Cook Quickly, Eat Slowly
For many busy people home cooking means a take-out meal from the closest fast-food franchise. In fact, recent statistics show that the average American household spends about $2,500 annually at take-out establishments and restaurants, or about 71 percent of what it spends on groceries ($3,500). This percentage is even higher for householders aged 25 to 34 (81 percent) and for people who live alone (79 percent). And these numbers appear to be growing—along with our waistlines.
The sad reality is that two-thirds of American adults and one-third of the children in this country are either overweight or obese. Today, the typical baby boomer male weighs just shy of 200 pounds and the average baby boomer female weighs more than 170. That’s in part because a typical fast-food quarter-pound cheeseburger packs a hefty 500 calories, the large fries another 500, the supersized soda 300 more, and an ice cream dessert an additional 500. That’s 1,800 calories from a single meal! Couple that with the fact most people don’t exercise enough and it’s small wonder that conditions like diabetes and heart disease are on the rise, and few of us feel very good about what we see in the mirror.

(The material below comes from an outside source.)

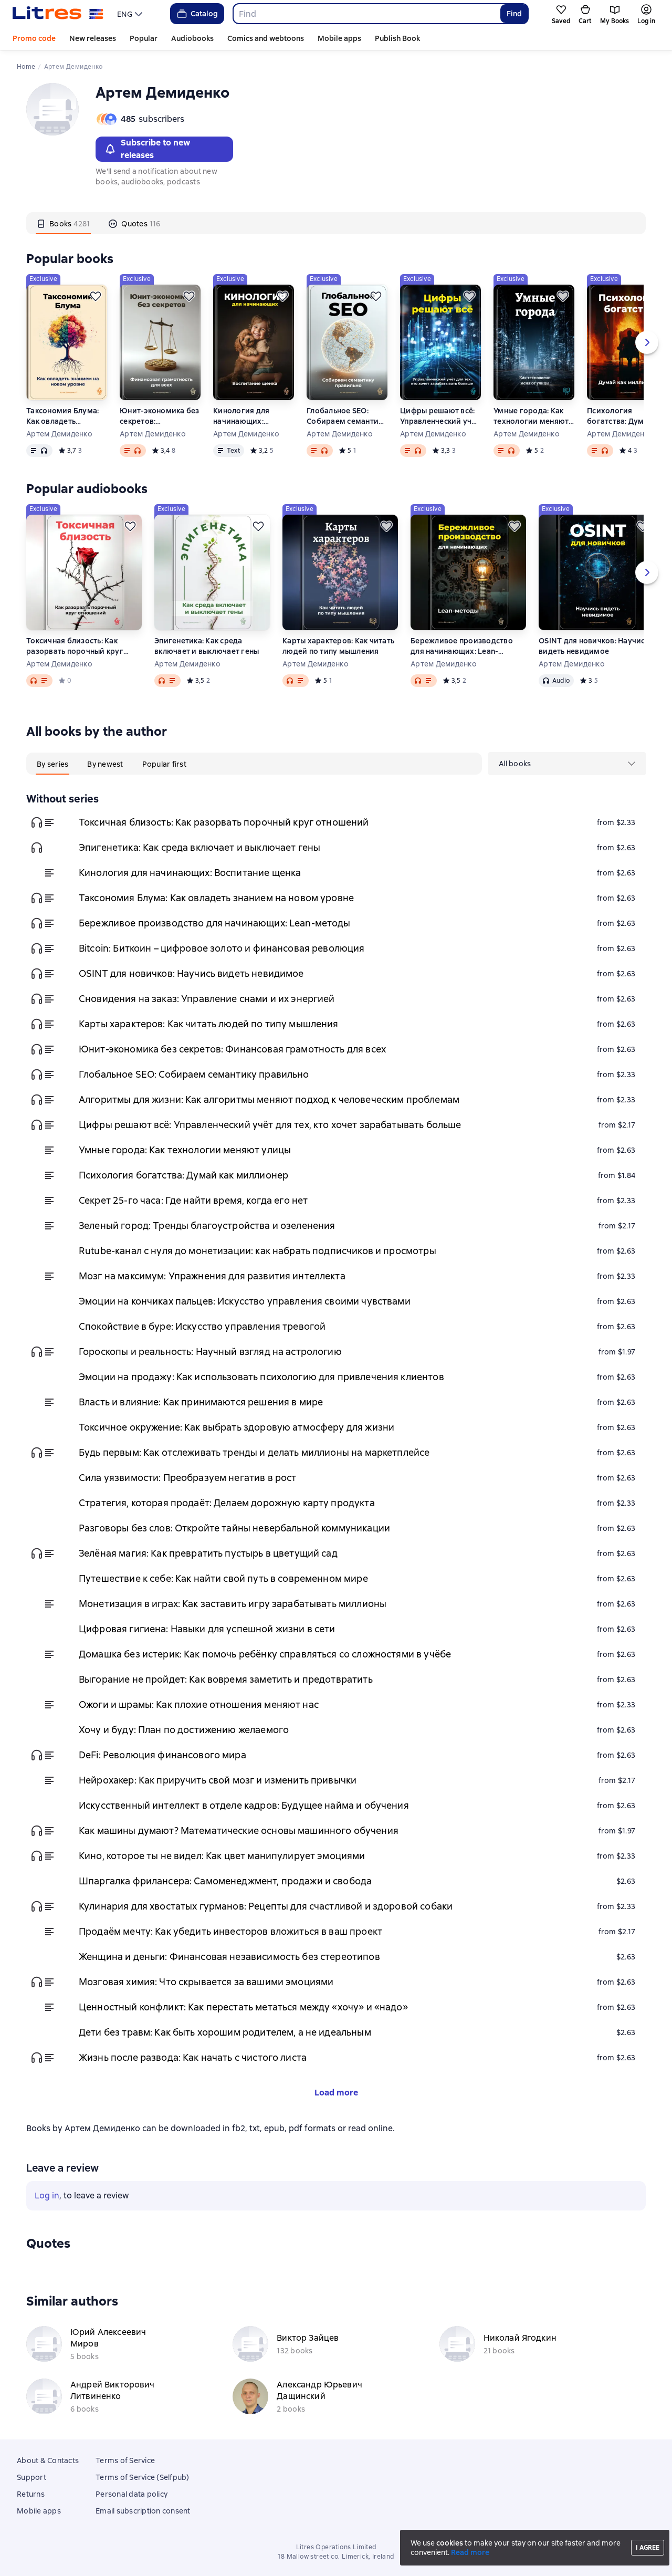 The image size is (672, 2576). I want to click on Путешествие к себе: Как найти свой путь в современном мире, so click(223, 1578).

I bring up these statistics for a good reason. If we continue at this sad pace, dining out more than we’re eating in and skipping the supermarket for the drive-thru, this country’s burgeoning obesity epidemic will have dire consequences, not just for our present and future health but for our health-care system as well. Doctors and hospitals simply won’t be able to handle all the new cases of prediabetes, diabetes, heart disease, stroke, kidney disease, and other obesity-related conditions. The good news? One of our most effective remedies for all of these ailments can be found in our own refrigerators, pantries, and cupboards.